I am using Xgboost for a Machine Learning task, my dataset is relatively small, with 3153 observations and 46 features. I follow the steps in https://www.analyticsvidhya.com/blog/2016/02/complete-guide-parameter-tuning-gradient-boosting-gbm-python/#comment-152592 but the model seems to perform worse after hyperparameter tuning.

My original parameters are:

xgb1 = XGBClassifier(

learning_rate =0.01,

n_estimators=1000,

max_depth=5,

min_child_weight=1,

gamma=0,

subsample=0.8,

colsample_bytree=0.8,

objective= ‘binary:logistic’,

nthread=4,

scale_pos_weight=1,

seed=27)

And I got an AUC of 0.911 for training set, 0.949 for testing set.

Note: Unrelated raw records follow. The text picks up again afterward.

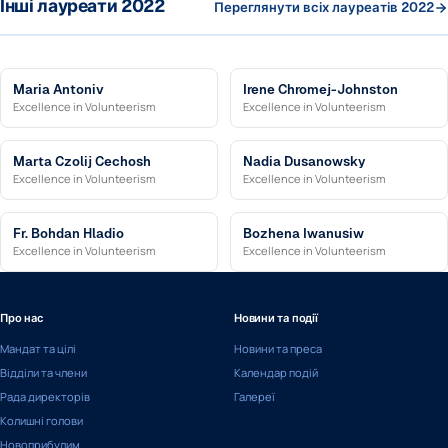
Інші лауреати 2022
Переглянути всіх лауреатів 2022
Maria Antoniv
Irene Chromej-Johnston
Excellence in Volunteerism
Excellence in Volunteerism
Marta Czolij Cechosh
Nadia Dusanowsky
Excellence in Volunteerism
Excellence in Volunteerism
Fr. Bohdan Hladio
Bozhena Iwanusiw
Excellence in Volunteerism
Excellence in Volunteerism
Про нас
Новини та події
Мандат та цілі
Новини та преса
Відділи та члени
Календар подій
Рада директорів
Галереї
Колишні голови
Новоприбулим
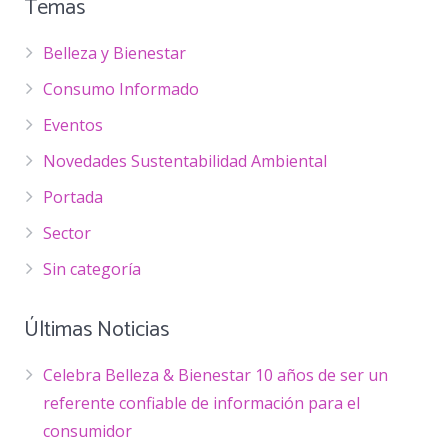
Temas
Belleza y Bienestar
Consumo Informado
Eventos
Novedades Sustentabilidad Ambiental
Portada
Sector
Sin categoría
Últimas Noticias
Celebra Belleza & Bienestar 10 años de ser un
referente confiable de información para el
consumidor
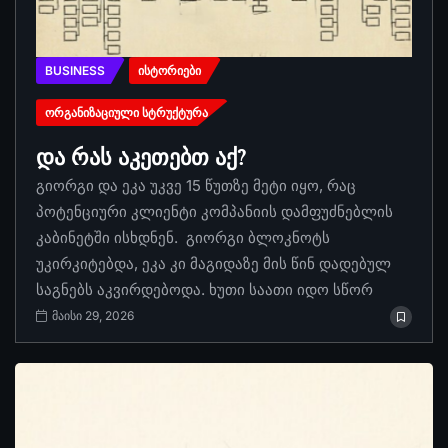
BUSINESS
ᲘᲡᲢᲝᲠᲘᲔᲑᲘ
ᲝᲠᲒᲐᲜᲘᲖᲐᲪᲘᲣᲚᲘ ᲡᲢᲠᲣᲥᲢᲣᲠᲐ
და რას აკეთებთ აქ?
გიორგი და ეკა უკვე 15 წუთზე მეტი იყო, რაც
პოტენციური კლიენტი კომპანიის დამფუძნებლის
კაბინეტში ისხდნენ. გიორგი ბლოკნოტს
უკირკიტებდა, ეკა კი მაგიდაზე მის წინ დადებულ
საგნებს აკვირდებოდა. ხუთი საათი იდო სწორ
მაისი 29, 2026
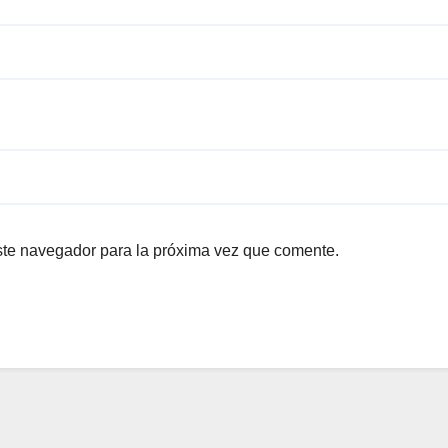
ste navegador para la próxima vez que comente.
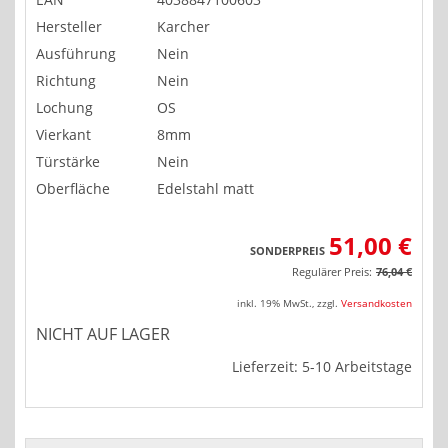
Hersteller
Karcher
Ausführung
Nein
Richtung
Nein
Lochung
OS
Vierkant
8mm
Türstärke
Nein
Oberfläche
Edelstahl matt
51,00 €
SONDERPREIS
Regulärer Preis:
76,04 €
inkl. 19% MwSt.
,
zzgl.
Versandkosten
NICHT AUF LAGER
Lieferzeit: 5-10 Arbeitstage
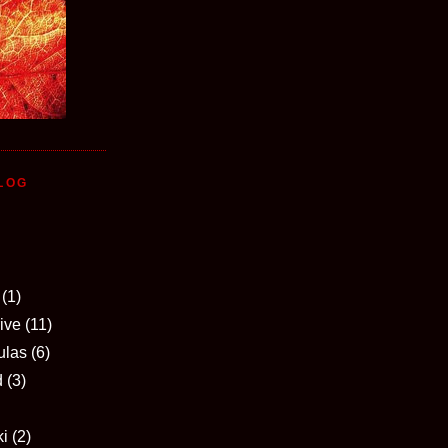
LOG
(1)
ive
(11)
ulas
(6)
d
(3)
i
(2)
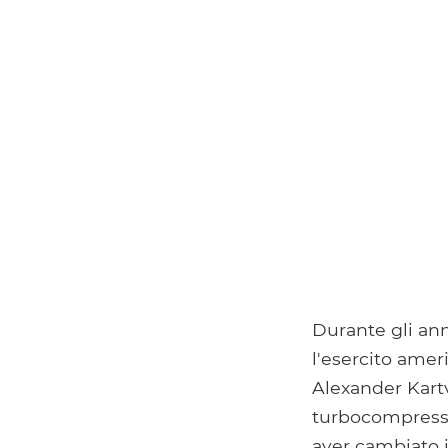
Durante gli ann
l'esercito amer
Alexander Kartv
turbocompresso
aver cambiato i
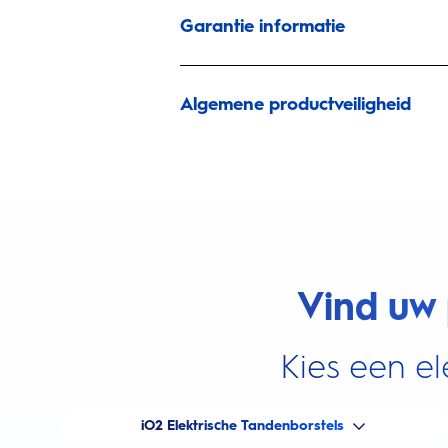
Garantie informatie
Algemene productveiligheid
Vind uw 
Kies een el
iO2 Elektrische Tandenborstels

After I change the parameters according to the result of GridSearchCV, model was like:

xgb2 = XGBClassifier(

learning_rate =0.01,

n_estimators=1000,

max_depth=3,

min_child_weight=5,

gamma=0.2,

subsample=0.8,

colsample_bytree=0.8,

objective= ‘binary:logistic’,

nthread=4,

scale_pos_weight=1,

seed=0)

Then the AUC for training set dropped to 0.892, for testing set it dropped to 0.917. I really feel confused. Hoping for your help!